For security leaders, this combination of openness, scale and governance enables modernization at your own pace, while keeping ownership of data and detection content.
How to move toward this model
Most security programs can take these pragmatic steps to get started:
Unify one data domain
such as identity logs, EDR telemetry or cloud audit logs—and prove out better investigations before expanding.Offload a expensive workload
Move historical analytics or long term threat hunting queries off your SIEM and onto Databricks. Use this to relieve cost pressure while increasing flexibility.Pilot an AI agent in a narrow workflow
Start with alert enrichment or case summarization, and expand based on trust and results.Bring business context closer to detections
Connect asset inventories, HR data and critical application metadata so that high value users and systems are automatically prioritized in scoring and triage.Use open standards for any new integration
When ingesting a new log source or deploying a new security tool, Favor OCSF or other open schemas. This keeps your options open and makes downstream analytics simpler.

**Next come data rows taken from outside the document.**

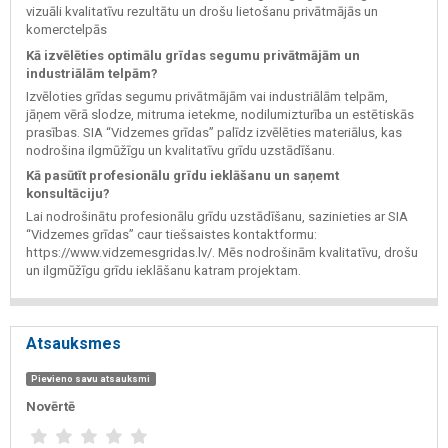
vizuāli kvalitatīvu rezultātu un drošu lietošanu privātmājās un
komerctelpās
Kā izvēlēties optimālu grīdas segumu privātmājām un
industriālām telpām?
Izvēloties grīdas segumu privātmājām vai industriālām telpām,
jāņem vērā slodze, mitruma ietekme, nodilumizturība un estētiskās
prasības. SIA “Vidzemes grīdas” palīdz izvēlēties materiālus, kas
nodrošina ilgmūžīgu un kvalitatīvu grīdu uzstādīšanu.
Kā pasūtīt profesionālu grīdu ieklāšanu un saņemt
konsultāciju?
Lai nodrošinātu profesionālu grīdu uzstādīšanu, sazinieties ar SIA
“Vidzemes grīdas” caur tiešsaistes kontaktformu:
https://www.vidzemesgridas.lv/. Mēs nodrošinām kvalitatīvu, drošu
un ilgmūžīgu grīdu ieklāšanu katram projektam.
Atsauksmes
Pievieno savu atsauksmi
Novērtē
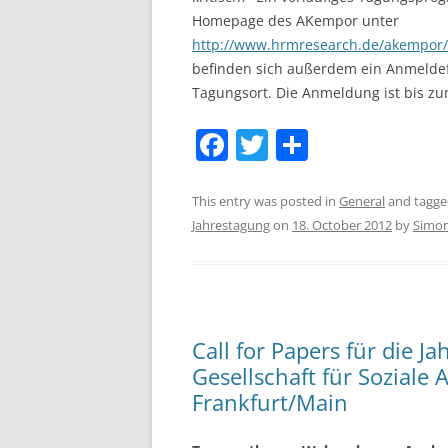
Homepage des AKempor unter
http://www.hrmresearch.de/akempor
befinden sich außerdem ein Anmelde
Tagungsort. Die Anmeldung ist bis z
F
T
S
a
w
h
c
itt
ar
This entry was posted in
General
and tagg
Jahrestagung
on
18. October 2012
by
Simon
e
er
e
b
o
o
Call for Papers für die 
k
Gesellschaft für Soziale 
Frankfurt/Main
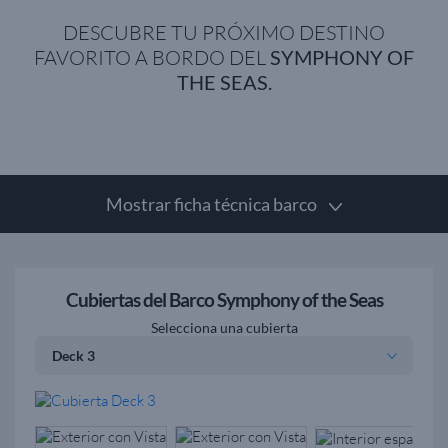
DESCUBRE TU PRÓXIMO DESTINO
FAVORITO A BORDO DEL
SYMPHONY OF
THE SEAS.
Mostrar ficha técnica barco
Cubiertas del Barco Symphony of the Seas
Selecciona una cubierta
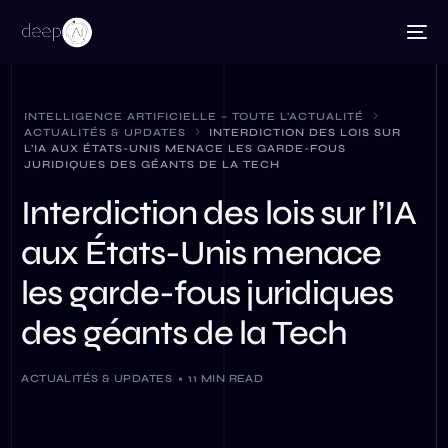
Contact
INTELLIGENCE ARTIFICIELLE – TOUTE L’ACTUALITÉ
ACTUALITÉS & UPDATES
INTERDICTION DES LOIS SUR
L’IA AUX ÉTATS-UNIS MENACE LES GARDE-FOUS
JURIDIQUES DES GÉANTS DE LA TECH
Interdiction des lois sur l’IA
aux États-Unis menace
les garde-fous juridiques
des géants de la Tech
ACTUALITÉS & UPDATES
11 MIN READ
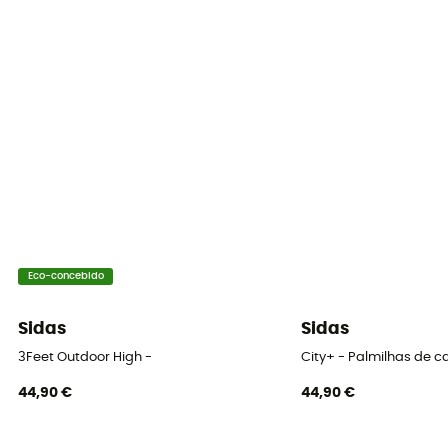
Eco-concebido
Sidas
Sidas
3Feet Outdoor High -
City+ - Palmilhas de 
44,90 €
44,90 €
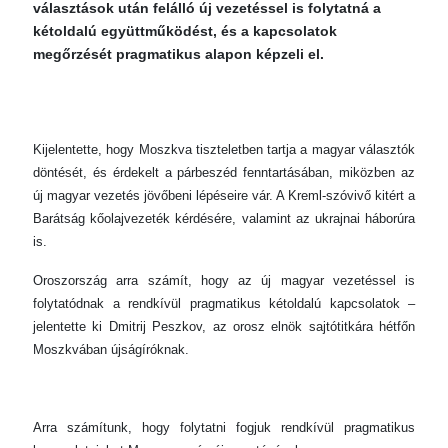
választások után felálló új vezetéssel is folytatná a
kétoldalú együttműködést, és a kapcsolatok
megőrzését pragmatikus alapon képzeli el.
Kijelentette, hogy Moszkva tiszteletben tartja a magyar választók
döntését, és érdekelt a párbeszéd fenntartásában, miközben az
új magyar vezetés jövőbeni lépéseire vár. A Kreml-szóvivő kitért a
Barátság kőolajvezeték kérdésére, valamint az ukrajnai háborúra
is.
Oroszország arra számít, hogy az új magyar vezetéssel is
folytatódnak a rendkívül pragmatikus kétoldalú kapcsolatok –
jelentette ki Dmitrij Peszkov, az orosz elnök sajtótitkára hétfőn
Moszkvában újságíróknak.
Arra számítunk, hogy folytatni fogjuk rendkívül pragmatikus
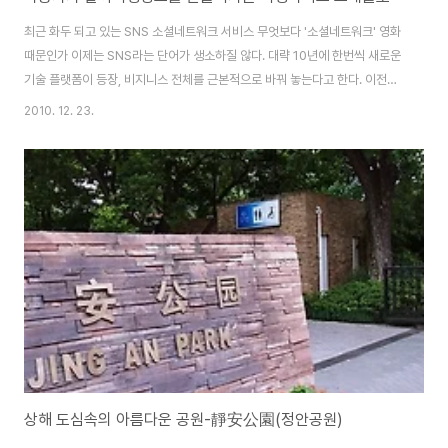
최근 화두 되고 있는 SNS 소셜네트워크 서비스 무엇보다 '소셜네트워크' 영화
때문인가 이제는 SNS라는 단어가 생소하질 않다. 대략 10년에 한번씩 새로운
기술 플랫폼이 등장, 비지니스 전체를 근본적으로 바꿔 놓는다고 한다. 이전의
경쟁 상황과 관계 없이 그 기술을 이해하고 적절하게 받아들이는 곳은 시장에
2010. 12. 23.
서 크게 호응을 얻지만, 그렇지 못한 곳은 쉽게 문을 닫는 케이스를 종종 볼수
있다. 오늘날 주목 받고 있는 기술 플랫폼이 바로 소셜웹(Social web)이다.
최근에 소셜네트워크서비스가 유행하면서, 블로그보단 트위터 그리고 페이스
북에 열광하고 있지만, 개인적인 생각은 블로그는 지속적으로 개개인의 콘텐츠
를 생산하는 공급자 그리고 트위터나 페이스북은 그 콘텐츠를 소비하는 형태로
조화롭게 공존하지 않을까..
상해 도심속의 아름다운 공원-靜安公園(정안공원)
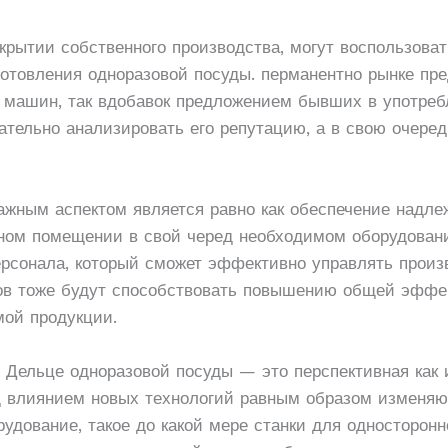
ткрытии собственного производства, могут воспользов
готовления одноразовой посуды. перманентно рынке пр
 машин, так вдобавок предложением бывших в употреб
ательно анализировать его репутацию, а в свою очере
ажным аспектом является равно как обеспечение надл
енном помещении в свой черед необходимом оборудован
рсонала, который сможет эффективно управлять прои
ов тоже будут способствовать повышению общей эффек
ой продукции.
о Дельце одноразовой посуды — это перспективная как 
од влиянием новых технологий равным образом изменя
удование, такое до какой мере станки для односторонн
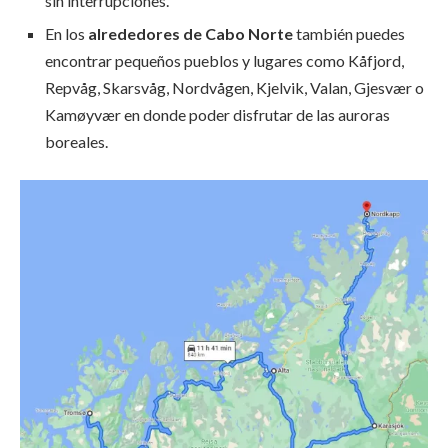
sin interrupciones.
En los
alrededores de Cabo Norte
también puedes
encontrar pequeños pueblos y lugares como Kåfjord,
Repvåg, Skarsvåg, Nordvågen, Kjelvik, Valan, Gjesvær o
Kamøyvær en donde poder disfrutar de las auroras
boreales.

Over time, these steps add up to a SOC that is less constrained by tool boundaries and more defined by what your team can build on top of a unified security Lakehouse.
The Shift Toward Data-Driven Defence
Strong cyber defence comes from a unified data foundation, not from accumulating more tools. When security teams ground their operations in shared data and governed AI, they regain leverage over complexity.
Unify the signals. Govern them carefully. Put AI agents and self-service analytics in the hands of your security experts. Integrate with the tools that already work for you, instead of starting from scratch.
That is what allows security leaders to get out of permanent firefighting mode and start shaping the future of their own SOC.